Tratamento psicológico para o autismo: intervenções específicas

Muitos estudos utilizaram intervenções comportamentais para alcançar o sucesso desde as condições mais elementares da aprendizagem até comportamentos mais complexos, como a linguagem.

Por outro lado, uma das descobertas mais importantes no contexto da intervenção comportamental no autismo é: quanto menos  comportamentos disruptivos (como autoestimulação), maior a possibilidade de aprendizagem.

Nesse sentido, os pesquisadores chegaram a duas conclusões:

  • Quando uma criança com autismo é proibida de responder um item, suas respostas são distribuídas entre os demais.
  • À medida que os comportamentos disruptivos diminuem, a probabilidade de ocorrer uma aprendizagem discriminativa aumenta.

Pesquisas procuram esclarecer como os comportamentos disruptivos são mantidos: por reforço positivo, reforço negativo ou pela ausência de outro estímulo.

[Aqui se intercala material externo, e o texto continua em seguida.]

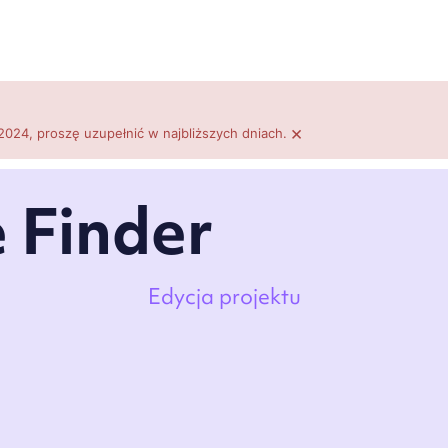
×
2024, proszę uzupełnić w najbliższych dniach.
 Finder
Edycja projektu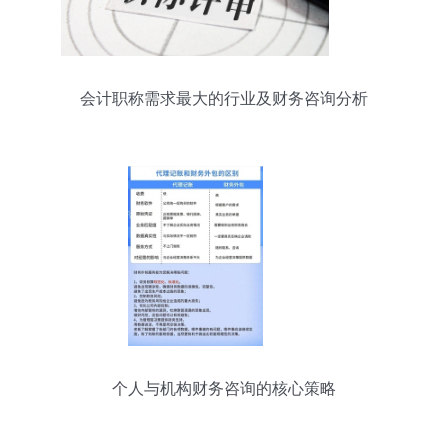
会计职称需求最大的行业及财务咨询分析
个人与机构财务咨询的核心策略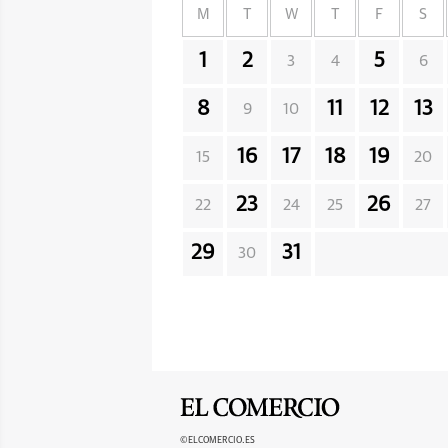
M
T
W
T
F
S
1
2
5
3
4
6
8
11
12
13
9
10
16
17
18
19
15
20
23
26
22
24
25
27
29
31
30
©ELCOMERCIO.ES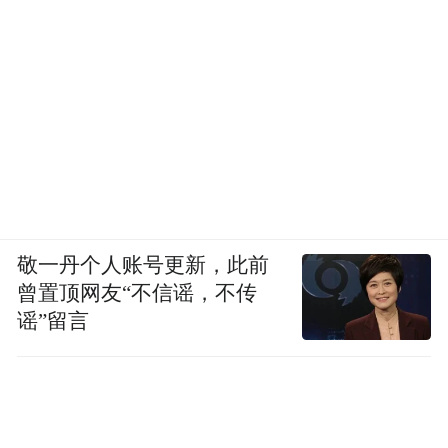
敬一丹个人账号更新，此前
曾置顶网友“不信谣，不传
谣”留言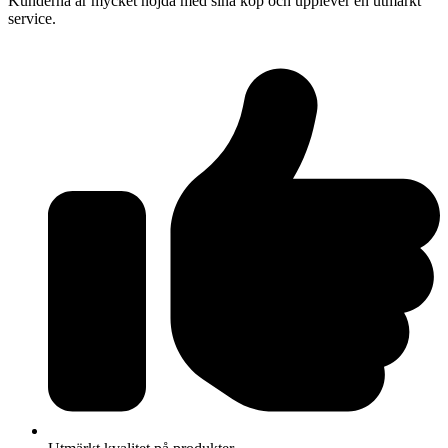
Kunderna är mycket nöjda med sina köp och upplever en utmärkt
service.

A principal conclusão alcançada pelos estudos é de que, para reduzir comportamentos disruptivos, não é eficiente focar diretamente em cessá-los ou reduzi-los. Uma das estratégias mais efetivas para eliminar esses comportamentos é o reforço diferencial de outros comportamentos.

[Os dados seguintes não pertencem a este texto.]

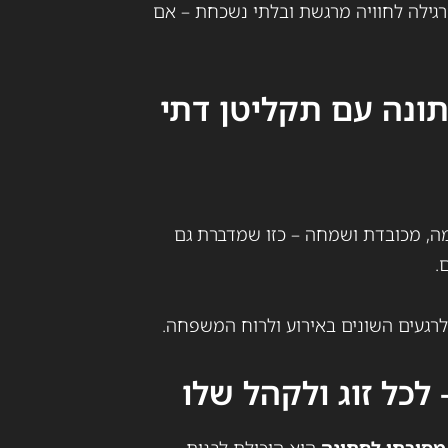
 רגילה לחוויה מרגשת ובלתי נשכחת – אם
ונה עם תקליטן דתי
ימה, מכובדת ושמחה – כזו שמדברת גם
.
רגעים השונים באירוע ולרוח המשפחה.
לכל זוג ולקהל שלו
מסורתי לחתונה
הוא היכולת לבנות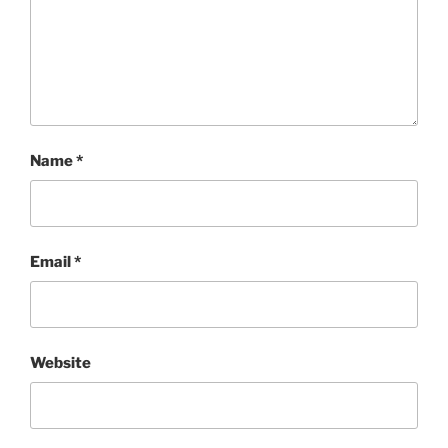
Name
*
Email
*
Website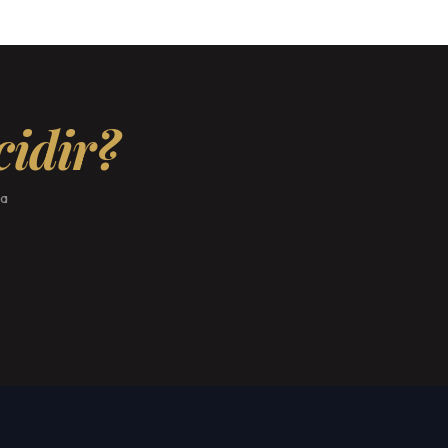
cidir?
pa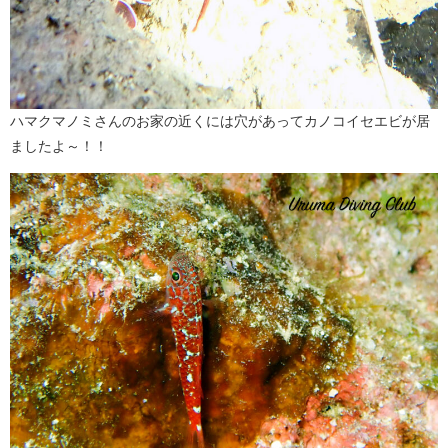
ハマクマノミさんのお家の近くには穴があってカノコイセエビが居
ましたよ～！！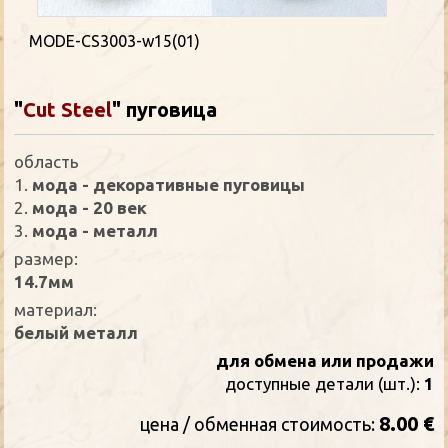
MODE-CS3003-w15(01)
"
Cut Steel
"
пуговица
oбласть
1.
мода - декоративные пуговицы
2.
мода - 20 век
3.
мода - металл
размер:
14.7мм
материал:
белый металл
для обмена или продажи
доступные детали (шт.):
1
8.00 €
цена / oбменная стоимость: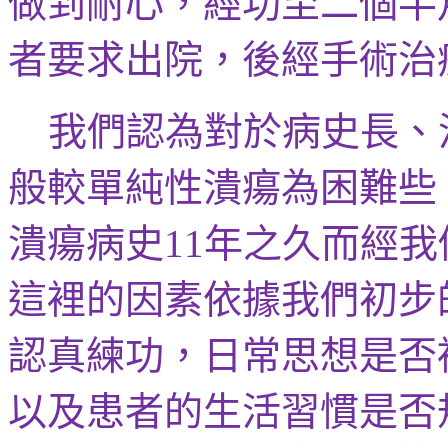
做到耐心，
經功至
二個半
者要求出院，後經手術治
我們認為對於
病史長
、
般較單純性潰瘍為困難些
潰瘍病史
年之久而經我
11
這裡的因素依據我們初步
認真練功，日常思想是否
以及患者的生活習慣是否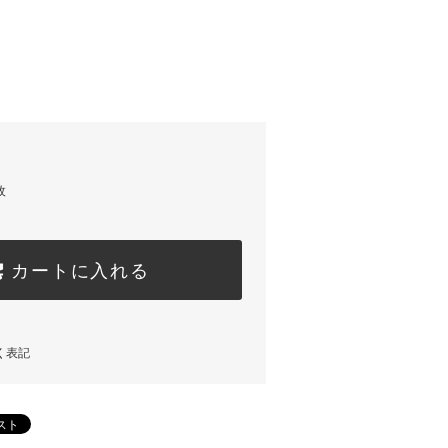
枚
カートに入れる
く表記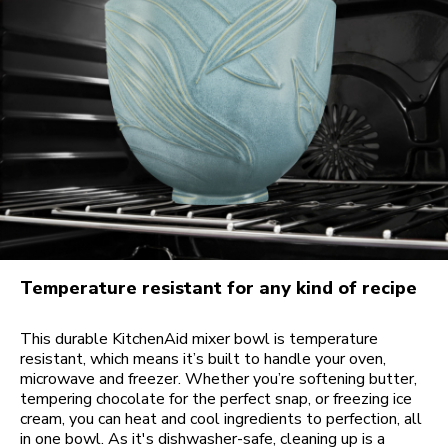
Temperature resistant for any kind of recipe
This durable KitchenAid mixer bowl is temperature
resistant, which means it’s built to handle your oven,
microwave and freezer. Whether you’re softening butter,
tempering chocolate for the perfect snap, or freezing ice
cream, you can heat and cool ingredients to perfection, all
in one bowl. As it's dishwasher-safe, cleaning up is a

As intervenções específicas se baseiam em técnicas concretas e focam o ensino de habilidades sociais, linguagem, leitura, habilidades acadêmicas, etc.

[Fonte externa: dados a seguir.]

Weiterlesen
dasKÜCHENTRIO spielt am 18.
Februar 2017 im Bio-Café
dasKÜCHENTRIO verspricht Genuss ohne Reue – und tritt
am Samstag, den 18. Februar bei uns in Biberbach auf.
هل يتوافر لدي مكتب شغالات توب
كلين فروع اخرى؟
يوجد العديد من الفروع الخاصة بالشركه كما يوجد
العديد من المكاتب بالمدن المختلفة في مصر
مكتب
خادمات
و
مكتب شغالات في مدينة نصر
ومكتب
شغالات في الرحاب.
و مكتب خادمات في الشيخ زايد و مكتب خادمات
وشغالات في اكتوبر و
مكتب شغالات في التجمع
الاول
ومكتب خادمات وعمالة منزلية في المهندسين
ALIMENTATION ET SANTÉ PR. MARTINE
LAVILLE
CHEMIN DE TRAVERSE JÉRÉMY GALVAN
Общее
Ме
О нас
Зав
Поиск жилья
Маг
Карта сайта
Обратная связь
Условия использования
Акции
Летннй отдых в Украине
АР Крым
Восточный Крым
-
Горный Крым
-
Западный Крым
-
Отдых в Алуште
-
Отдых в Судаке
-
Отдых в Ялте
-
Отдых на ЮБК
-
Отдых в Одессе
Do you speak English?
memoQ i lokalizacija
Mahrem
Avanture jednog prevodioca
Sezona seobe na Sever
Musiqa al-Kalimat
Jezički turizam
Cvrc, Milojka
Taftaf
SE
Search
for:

Tratamento psicológico para o autismo: Intervenção Comportamental Naturalista (Koegel et al., 1998)

Vários estudos atuais baseados em intervenções comportamentais utilizam uma abordagem mais “naturalista” do desenvolvimento. Isso marca uma grande diferença entre as intervenções mais tradicionais baseadas em ABA (Applied Behavior Analysis).

Por exemplo, as intervenções desenvolvidas mais recentemente para alunos pré-escolares consistem em colocá-los em ambientes naturais e socialmente interativos.

Durante as atividades lúdicas diárias, e desde o início da intervenção, já estão incluídas estratégias nas quais a criança dirige a situação de ensino.

Essas intervenções, baseadas em métodos empiricamente comprovados, derivam dos princípios da aprendizagem comportamental e das ciências do desenvolvimento.

O ensino naturalista surgiu em resposta às dificuldades dos métodos mais tradicionais de intervenção baseados em tentativas discretas para a generalização da aprendizagem.

Todas as abordagens (Incidental Teaching; Pivotal Response Training; Milieu Teaching; Natural Language Teaching, etc.) foram desenvolvidas com a intenção de alcançar um método mais naturalista. Dessa forma, buscam melhorar o desenvolvimento da linguagem e comunicação das crianças autistas.

Essas intervenções são baseadas, em parte, nos princípios e processos interativos que emergem dos modelos de desenvolvimento, do ABA e da importância da interação pai-filho.

Terapeuta e menina com autismo

Tratamento psicológico para o autismo: o Modelo Evolutivo Pragmático (Prinzant e Wetherby, 1998)

Esse modelo se caracteriza por uma abordagem eminentemente pragmática e social de desenvolvimento. Enfatiza a necessidade de focar a linguagem pré-verbal e verbal, assim como as habilidades de comunicação funcional.

Além disso, trabalha para reduzir as dificuldades associadas à imitação, além das peculiaridades do processamento sensorial.

Da mesma forma, evidencia o contexto natural sócio-pragmático, reitera a participação da família e recomenda a inclusão de trabalho em pares.

A construção da intencionalidade, o revezamento, a atenção compartilhada e as habilidades de iniciação comunicativa são os responsáveis por tudo isso. As crianças podem expandir seu repertório de funções com diferentes instrumentos em um contexto natural.